* _Problem description_: Output the entries below exactly, from the first line to the line holding "The width and height of the screenshot is (1163, 1826).", both included.

* _Data listing_:
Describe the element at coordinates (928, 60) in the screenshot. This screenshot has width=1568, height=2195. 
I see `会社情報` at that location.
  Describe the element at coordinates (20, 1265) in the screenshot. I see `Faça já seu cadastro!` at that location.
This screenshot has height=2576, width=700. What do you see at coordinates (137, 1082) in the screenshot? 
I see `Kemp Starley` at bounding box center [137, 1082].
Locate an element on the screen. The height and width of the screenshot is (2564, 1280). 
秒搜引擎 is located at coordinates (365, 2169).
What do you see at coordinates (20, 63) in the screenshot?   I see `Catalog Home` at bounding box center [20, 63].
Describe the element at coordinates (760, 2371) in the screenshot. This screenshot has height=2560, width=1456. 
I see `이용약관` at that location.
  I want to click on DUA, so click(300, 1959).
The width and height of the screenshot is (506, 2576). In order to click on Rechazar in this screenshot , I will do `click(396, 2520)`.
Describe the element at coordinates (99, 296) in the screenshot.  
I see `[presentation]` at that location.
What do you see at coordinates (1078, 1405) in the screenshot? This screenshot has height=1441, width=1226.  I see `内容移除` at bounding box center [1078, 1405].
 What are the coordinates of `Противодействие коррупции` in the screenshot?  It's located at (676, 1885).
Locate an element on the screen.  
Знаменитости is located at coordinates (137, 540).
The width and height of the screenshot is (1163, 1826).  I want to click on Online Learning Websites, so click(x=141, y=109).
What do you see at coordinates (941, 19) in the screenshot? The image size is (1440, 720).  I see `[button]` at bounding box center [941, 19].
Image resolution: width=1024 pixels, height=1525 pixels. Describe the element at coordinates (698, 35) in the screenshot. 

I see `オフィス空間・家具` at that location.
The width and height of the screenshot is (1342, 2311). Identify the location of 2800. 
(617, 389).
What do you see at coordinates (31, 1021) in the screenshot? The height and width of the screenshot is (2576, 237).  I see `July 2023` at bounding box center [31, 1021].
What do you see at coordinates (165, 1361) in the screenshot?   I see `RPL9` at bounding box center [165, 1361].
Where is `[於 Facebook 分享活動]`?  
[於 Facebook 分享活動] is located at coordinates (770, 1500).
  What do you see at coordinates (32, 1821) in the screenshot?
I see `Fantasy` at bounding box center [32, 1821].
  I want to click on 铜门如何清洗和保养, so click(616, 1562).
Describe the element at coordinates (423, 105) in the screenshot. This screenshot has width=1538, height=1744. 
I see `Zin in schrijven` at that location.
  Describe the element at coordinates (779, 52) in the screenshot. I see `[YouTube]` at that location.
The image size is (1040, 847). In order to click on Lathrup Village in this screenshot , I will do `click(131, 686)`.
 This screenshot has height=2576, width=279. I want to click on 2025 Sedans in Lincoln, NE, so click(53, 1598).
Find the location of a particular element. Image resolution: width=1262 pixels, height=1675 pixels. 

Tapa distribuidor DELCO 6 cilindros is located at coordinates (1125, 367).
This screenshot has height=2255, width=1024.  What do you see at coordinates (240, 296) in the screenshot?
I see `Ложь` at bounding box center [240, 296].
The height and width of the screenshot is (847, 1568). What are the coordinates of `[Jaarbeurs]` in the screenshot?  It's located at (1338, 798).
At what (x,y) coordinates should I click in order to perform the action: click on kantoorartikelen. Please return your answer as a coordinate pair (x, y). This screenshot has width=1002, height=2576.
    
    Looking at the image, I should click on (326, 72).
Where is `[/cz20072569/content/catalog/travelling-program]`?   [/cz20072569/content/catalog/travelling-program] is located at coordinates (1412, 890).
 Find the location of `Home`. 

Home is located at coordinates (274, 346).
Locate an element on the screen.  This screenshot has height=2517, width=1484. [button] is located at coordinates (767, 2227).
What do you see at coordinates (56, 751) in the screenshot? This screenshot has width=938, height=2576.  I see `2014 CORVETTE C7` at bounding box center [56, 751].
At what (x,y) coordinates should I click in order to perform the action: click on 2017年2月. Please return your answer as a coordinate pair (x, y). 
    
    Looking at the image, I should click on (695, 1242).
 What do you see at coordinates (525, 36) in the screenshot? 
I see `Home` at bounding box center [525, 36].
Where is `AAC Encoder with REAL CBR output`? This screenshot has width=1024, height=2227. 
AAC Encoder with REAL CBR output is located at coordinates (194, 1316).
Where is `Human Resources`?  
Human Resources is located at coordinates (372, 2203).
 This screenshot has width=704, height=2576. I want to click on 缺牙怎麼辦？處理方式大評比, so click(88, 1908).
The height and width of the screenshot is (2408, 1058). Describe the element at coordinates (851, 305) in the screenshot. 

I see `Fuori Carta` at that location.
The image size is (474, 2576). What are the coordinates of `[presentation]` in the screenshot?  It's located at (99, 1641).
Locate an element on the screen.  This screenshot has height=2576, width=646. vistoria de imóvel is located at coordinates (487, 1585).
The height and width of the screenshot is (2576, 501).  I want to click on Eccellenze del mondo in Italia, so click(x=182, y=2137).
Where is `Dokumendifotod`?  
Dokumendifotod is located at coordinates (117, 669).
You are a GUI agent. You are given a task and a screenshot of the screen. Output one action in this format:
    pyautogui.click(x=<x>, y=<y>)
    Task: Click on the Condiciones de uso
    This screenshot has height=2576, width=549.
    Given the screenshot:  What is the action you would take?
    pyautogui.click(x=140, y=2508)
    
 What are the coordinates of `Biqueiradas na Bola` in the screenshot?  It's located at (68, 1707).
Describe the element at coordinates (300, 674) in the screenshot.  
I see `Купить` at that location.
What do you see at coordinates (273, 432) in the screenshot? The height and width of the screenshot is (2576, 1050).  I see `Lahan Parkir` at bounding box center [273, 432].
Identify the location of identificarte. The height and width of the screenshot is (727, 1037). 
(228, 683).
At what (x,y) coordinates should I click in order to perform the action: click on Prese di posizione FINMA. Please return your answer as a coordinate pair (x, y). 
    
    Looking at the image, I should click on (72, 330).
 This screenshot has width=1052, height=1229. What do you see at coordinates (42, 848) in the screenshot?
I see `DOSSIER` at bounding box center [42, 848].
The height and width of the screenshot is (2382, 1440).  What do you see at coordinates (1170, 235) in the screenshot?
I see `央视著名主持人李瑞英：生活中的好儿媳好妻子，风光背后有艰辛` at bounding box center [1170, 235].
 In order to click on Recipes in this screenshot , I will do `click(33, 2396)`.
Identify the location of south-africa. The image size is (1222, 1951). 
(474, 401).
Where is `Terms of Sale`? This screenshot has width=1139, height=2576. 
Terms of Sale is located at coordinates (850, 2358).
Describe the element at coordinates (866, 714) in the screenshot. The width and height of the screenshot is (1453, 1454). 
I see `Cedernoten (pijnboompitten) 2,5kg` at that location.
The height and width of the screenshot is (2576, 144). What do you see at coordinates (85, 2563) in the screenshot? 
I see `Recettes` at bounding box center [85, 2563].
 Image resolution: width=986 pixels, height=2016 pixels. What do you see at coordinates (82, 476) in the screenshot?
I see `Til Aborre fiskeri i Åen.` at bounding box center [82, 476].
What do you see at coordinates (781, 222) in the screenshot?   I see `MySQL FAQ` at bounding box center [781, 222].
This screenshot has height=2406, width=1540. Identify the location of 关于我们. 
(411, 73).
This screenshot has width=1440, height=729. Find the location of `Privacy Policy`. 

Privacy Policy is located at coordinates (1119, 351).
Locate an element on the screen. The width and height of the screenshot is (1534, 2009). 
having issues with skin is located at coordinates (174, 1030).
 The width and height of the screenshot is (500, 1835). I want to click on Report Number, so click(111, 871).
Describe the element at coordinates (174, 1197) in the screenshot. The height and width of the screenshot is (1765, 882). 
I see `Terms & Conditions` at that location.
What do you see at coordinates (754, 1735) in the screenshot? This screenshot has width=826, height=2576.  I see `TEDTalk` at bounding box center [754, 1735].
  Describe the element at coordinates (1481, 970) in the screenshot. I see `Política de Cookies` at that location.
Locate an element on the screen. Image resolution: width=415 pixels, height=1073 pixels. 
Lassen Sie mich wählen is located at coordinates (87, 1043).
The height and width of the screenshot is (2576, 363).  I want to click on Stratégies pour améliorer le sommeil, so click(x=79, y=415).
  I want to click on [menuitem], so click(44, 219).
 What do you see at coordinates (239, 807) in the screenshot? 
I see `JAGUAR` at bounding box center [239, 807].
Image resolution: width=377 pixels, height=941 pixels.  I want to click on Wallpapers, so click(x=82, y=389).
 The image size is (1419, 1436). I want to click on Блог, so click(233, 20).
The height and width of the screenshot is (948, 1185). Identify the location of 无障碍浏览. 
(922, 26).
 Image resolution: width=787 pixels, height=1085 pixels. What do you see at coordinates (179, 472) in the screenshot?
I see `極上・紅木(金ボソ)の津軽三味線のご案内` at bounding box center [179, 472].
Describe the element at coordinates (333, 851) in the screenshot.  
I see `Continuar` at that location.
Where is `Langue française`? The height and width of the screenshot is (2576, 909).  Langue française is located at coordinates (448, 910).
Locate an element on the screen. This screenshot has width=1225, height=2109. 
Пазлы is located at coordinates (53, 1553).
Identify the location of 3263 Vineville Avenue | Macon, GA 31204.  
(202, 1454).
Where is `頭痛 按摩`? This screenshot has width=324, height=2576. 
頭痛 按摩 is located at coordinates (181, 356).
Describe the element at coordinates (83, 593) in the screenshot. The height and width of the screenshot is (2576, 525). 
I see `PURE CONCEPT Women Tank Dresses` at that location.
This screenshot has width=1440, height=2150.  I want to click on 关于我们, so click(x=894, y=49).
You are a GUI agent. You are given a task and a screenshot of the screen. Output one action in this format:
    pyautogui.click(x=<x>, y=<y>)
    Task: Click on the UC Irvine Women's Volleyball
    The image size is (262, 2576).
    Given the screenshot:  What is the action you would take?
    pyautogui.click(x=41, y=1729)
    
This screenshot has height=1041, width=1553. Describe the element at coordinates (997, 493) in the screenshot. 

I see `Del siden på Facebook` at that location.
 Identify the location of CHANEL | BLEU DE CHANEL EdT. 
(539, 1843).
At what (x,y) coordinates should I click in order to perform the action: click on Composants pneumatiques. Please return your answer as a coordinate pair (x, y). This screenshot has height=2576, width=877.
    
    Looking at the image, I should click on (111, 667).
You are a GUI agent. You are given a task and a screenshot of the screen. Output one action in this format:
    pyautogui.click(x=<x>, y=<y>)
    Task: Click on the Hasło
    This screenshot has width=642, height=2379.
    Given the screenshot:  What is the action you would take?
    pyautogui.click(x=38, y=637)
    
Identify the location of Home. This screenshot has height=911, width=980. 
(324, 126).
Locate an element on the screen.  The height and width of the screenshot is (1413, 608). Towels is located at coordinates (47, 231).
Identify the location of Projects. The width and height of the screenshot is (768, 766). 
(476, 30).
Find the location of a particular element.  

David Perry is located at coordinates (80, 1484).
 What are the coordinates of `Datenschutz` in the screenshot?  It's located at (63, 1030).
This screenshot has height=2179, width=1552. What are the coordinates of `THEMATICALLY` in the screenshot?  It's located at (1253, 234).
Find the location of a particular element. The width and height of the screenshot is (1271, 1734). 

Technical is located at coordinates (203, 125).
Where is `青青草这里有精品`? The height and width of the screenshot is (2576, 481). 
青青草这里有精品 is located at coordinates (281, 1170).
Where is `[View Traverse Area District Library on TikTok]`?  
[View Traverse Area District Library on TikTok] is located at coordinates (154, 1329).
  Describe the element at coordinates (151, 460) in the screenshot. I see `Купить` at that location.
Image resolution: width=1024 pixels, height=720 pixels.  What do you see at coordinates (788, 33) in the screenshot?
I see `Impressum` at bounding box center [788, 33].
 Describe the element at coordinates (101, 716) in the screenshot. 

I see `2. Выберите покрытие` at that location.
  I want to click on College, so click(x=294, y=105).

* _Answer below_:
Describe the element at coordinates (928, 60) in the screenshot. This screenshot has width=1568, height=2195. 
I see `会社情報` at that location.
  Describe the element at coordinates (20, 1265) in the screenshot. I see `Faça já seu cadastro!` at that location.
This screenshot has height=2576, width=700. What do you see at coordinates (137, 1082) in the screenshot? 
I see `Kemp Starley` at bounding box center [137, 1082].
Locate an element on the screen. The height and width of the screenshot is (2564, 1280). 
秒搜引擎 is located at coordinates (365, 2169).
What do you see at coordinates (20, 63) in the screenshot?   I see `Catalog Home` at bounding box center [20, 63].
Describe the element at coordinates (760, 2371) in the screenshot. This screenshot has height=2560, width=1456. 
I see `이용약관` at that location.
  I want to click on DUA, so click(300, 1959).
The width and height of the screenshot is (506, 2576). In order to click on Rechazar in this screenshot , I will do `click(396, 2520)`.
Describe the element at coordinates (99, 296) in the screenshot.  
I see `[presentation]` at that location.
What do you see at coordinates (1078, 1405) in the screenshot? This screenshot has height=1441, width=1226.  I see `内容移除` at bounding box center [1078, 1405].
 What are the coordinates of `Противодействие коррупции` in the screenshot?  It's located at (676, 1885).
Locate an element on the screen.  
Знаменитости is located at coordinates (137, 540).
The width and height of the screenshot is (1163, 1826).  I want to click on Online Learning Websites, so click(x=141, y=109).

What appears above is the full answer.